▸ **Exercise brief**: Word for word, please restate each record and pass over the pictures.
■ ■ ■
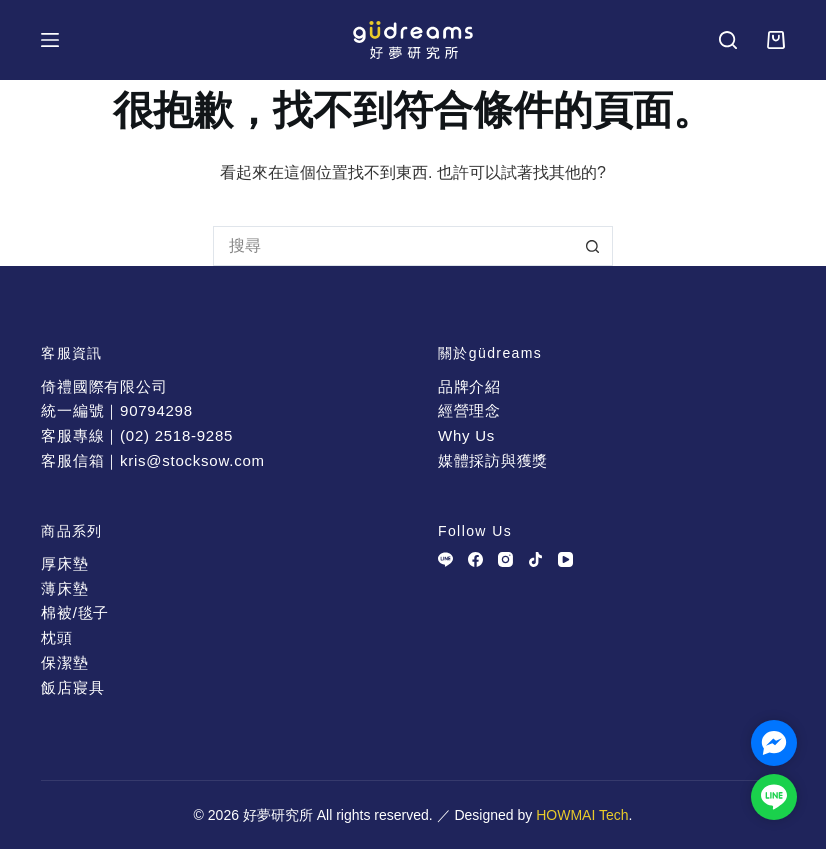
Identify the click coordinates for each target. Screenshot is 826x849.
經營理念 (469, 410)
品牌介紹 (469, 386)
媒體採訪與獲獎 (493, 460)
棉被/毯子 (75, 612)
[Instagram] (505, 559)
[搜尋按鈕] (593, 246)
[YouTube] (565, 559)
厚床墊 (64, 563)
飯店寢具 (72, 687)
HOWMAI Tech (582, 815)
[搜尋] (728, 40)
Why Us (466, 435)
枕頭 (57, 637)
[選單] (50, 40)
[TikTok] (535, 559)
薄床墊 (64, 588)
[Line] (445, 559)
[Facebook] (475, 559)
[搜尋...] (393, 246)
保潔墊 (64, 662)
■ ■ ■
▸ **Reply**:
Identify the click coordinates for each target. Screenshot is 826x849.
經營理念 (469, 410)
品牌介紹 (469, 386)
媒體採訪與獲獎 (493, 460)
棉被/毯子 (75, 612)
[Instagram] (505, 559)
[搜尋按鈕] (593, 246)
[YouTube] (565, 559)
厚床墊 (64, 563)
飯店寢具 (72, 687)
HOWMAI Tech (582, 815)
[搜尋] (728, 40)
Why Us (466, 435)
枕頭 (57, 637)
[選單] (50, 40)
[TikTok] (535, 559)
薄床墊 (64, 588)
[Line] (445, 559)
[Facebook] (475, 559)
[搜尋...] (393, 246)
保潔墊 (64, 662)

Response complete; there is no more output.